◆ **What you need to do**
Reproduce the entries below exactly, but only from the line containing "approach harm one part of the roof while" to the line containing "MIDVIEW CITY Singapore", inclusive.

◆ **Data records**
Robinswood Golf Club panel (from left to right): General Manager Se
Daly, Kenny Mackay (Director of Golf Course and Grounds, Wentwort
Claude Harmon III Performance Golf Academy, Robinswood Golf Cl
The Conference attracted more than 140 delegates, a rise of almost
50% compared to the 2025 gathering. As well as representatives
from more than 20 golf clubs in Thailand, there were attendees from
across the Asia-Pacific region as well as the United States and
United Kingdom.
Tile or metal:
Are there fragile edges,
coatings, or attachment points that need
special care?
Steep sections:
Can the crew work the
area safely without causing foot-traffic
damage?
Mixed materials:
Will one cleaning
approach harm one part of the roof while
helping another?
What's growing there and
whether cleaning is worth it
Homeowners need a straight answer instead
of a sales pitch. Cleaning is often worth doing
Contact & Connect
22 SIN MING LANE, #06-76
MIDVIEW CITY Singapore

--

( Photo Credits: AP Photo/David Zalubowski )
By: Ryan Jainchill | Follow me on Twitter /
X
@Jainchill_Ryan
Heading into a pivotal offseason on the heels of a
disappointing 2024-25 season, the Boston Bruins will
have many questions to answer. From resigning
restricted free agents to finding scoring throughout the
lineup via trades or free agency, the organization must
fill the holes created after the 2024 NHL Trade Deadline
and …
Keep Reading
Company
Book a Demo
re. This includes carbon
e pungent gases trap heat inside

◆ **Exercise result**
approach harm one part of the roof while
helping another?
What's growing there and
whether cleaning is worth it
Homeowners need a straight answer instead
of a sales pitch. Cleaning is often worth doing
Contact & Connect
22 SIN MING LANE, #06-76
MIDVIEW CITY Singapore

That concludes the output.